(What you are asked to do):
Please retype the records below exactly, leaving out any pictures.

-- Working data follows --

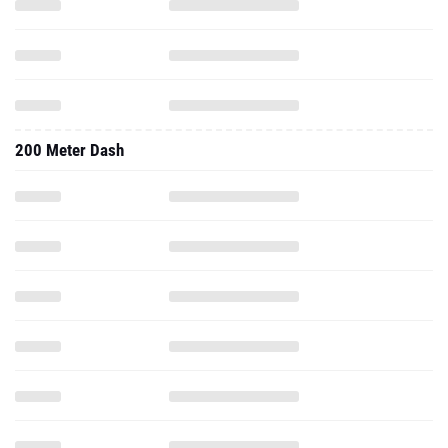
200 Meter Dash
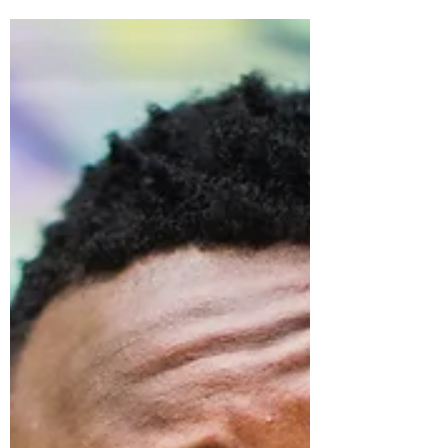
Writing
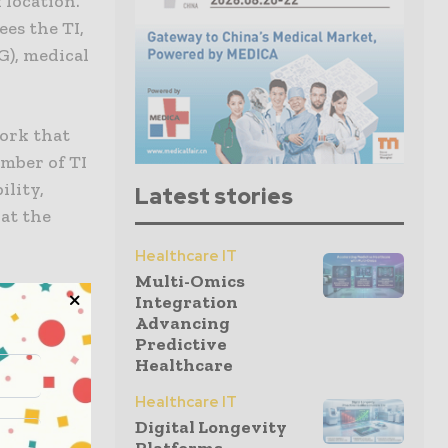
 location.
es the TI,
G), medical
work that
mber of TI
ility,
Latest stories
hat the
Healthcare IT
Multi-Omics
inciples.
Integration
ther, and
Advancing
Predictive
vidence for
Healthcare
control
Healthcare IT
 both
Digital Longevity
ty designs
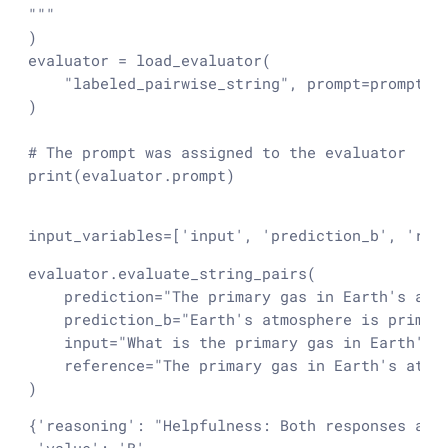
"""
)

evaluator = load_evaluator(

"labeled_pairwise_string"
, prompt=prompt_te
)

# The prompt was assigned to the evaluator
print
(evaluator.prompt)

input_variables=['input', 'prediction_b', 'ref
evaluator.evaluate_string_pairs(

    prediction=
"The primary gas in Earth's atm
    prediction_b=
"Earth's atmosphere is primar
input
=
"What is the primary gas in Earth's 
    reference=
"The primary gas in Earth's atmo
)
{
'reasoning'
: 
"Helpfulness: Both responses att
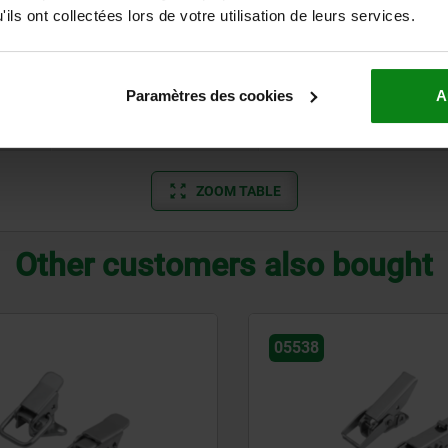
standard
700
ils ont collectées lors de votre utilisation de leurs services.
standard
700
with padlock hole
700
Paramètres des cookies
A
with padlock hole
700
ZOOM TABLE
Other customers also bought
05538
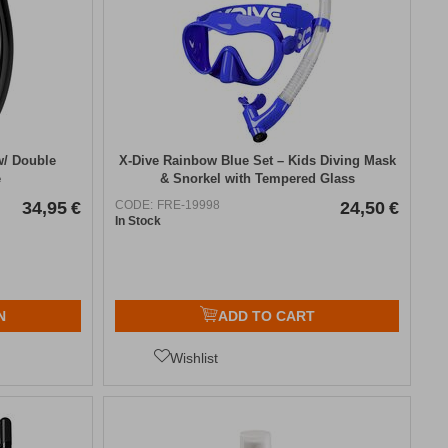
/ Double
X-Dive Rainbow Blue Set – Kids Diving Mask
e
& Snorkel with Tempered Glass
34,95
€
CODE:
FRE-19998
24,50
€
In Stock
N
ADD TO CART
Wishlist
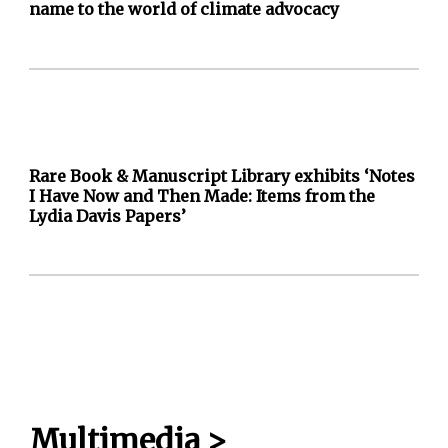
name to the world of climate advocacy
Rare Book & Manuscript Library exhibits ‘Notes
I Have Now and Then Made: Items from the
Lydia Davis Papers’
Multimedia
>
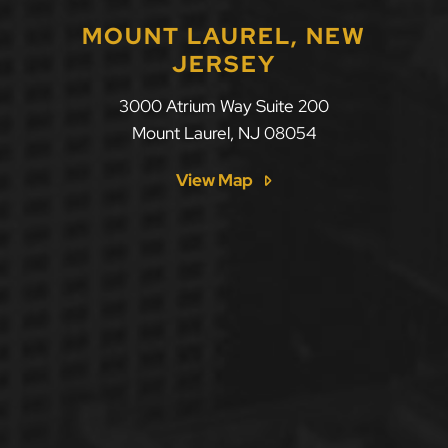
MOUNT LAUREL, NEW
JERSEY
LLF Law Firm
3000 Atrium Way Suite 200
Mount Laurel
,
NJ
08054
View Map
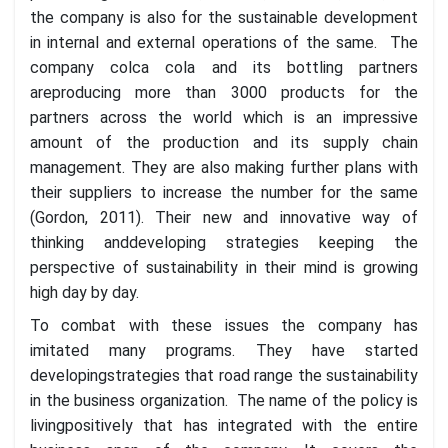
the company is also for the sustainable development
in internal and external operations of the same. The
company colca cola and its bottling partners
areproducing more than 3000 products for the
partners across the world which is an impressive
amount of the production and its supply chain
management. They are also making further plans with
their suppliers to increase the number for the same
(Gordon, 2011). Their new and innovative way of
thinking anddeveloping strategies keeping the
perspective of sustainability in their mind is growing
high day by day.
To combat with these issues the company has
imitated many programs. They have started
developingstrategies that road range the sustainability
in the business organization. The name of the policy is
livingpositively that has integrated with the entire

-- Working data concluded --

(Written reply):
200 Meter Dash
Writing
 location.
es the TI,
G), medical
work that
mber of TI
ility,
Latest stories
hat the
Healthcare IT
Multi-Omics
inciples.
Integration
ther, and
Advancing
Predictive
vidence for
Healthcare
control
Healthcare IT
 both
Digital Longevity
ty designs
"""
)

evaluator = load_evaluator(

"labeled_pairwise_string"
, prompt=prompt_te
)

# The prompt was assigned to the evaluator
print
(evaluator.prompt)

input_variables=['input', 'prediction_b', 'ref
evaluator.evaluate_string_pairs(

    prediction=
"The primary gas in Earth's atm
    prediction_b=
"Earth's atmosphere is primar
input
=
"What is the primary gas in Earth's 
    reference=
"The primary gas in Earth's atmo
)
{
'reasoning'
: 
"Helpfulness: Both responses att
standard
700
ils ont collectées lors de votre utilisation de leurs services.
standard
700
with padlock hole
700
Paramètres des cookies
A
with padlock hole
700
ZOOM TABLE
Other customers also bought
05538
/ Double
X-Dive Rainbow Blue Set – Kids Diving Mask
e
& Snorkel with Tempered Glass
34,95
€
CODE:
FRE-19998
24,50
€
In Stock
N
ADD TO CART
Wishlist
name to the world of climate advocacy
Rare Book & Manuscript Library exhibits ‘Notes
I Have Now and Then Made: Items from the
Lydia Davis Papers’
Multimedia
>
MOUNT LAUREL, NEW
JERSEY
LLF Law Firm
3000 Atrium Way Suite 200
Mount Laurel
,
NJ
08054
View Map
the company is also for the sustainable development
in internal and external operations of the same. The
company colca cola and its bottling partners
areproducing more than 3000 products for the
partners across the world which is an impressive
amount of the production and its supply chain
management. They are also making further plans with
their suppliers to increase the number for the same
(Gordon, 2011). Their new and innovative way of
thinking anddeveloping strategies keeping the
perspective of sustainability in their mind is growing
high day by day.
To combat with these issues the company has
imitated many programs. They have started
developingstrategies that road range the sustainability
in the business organization. The name of the policy is
livingpositively that has integrated with the entire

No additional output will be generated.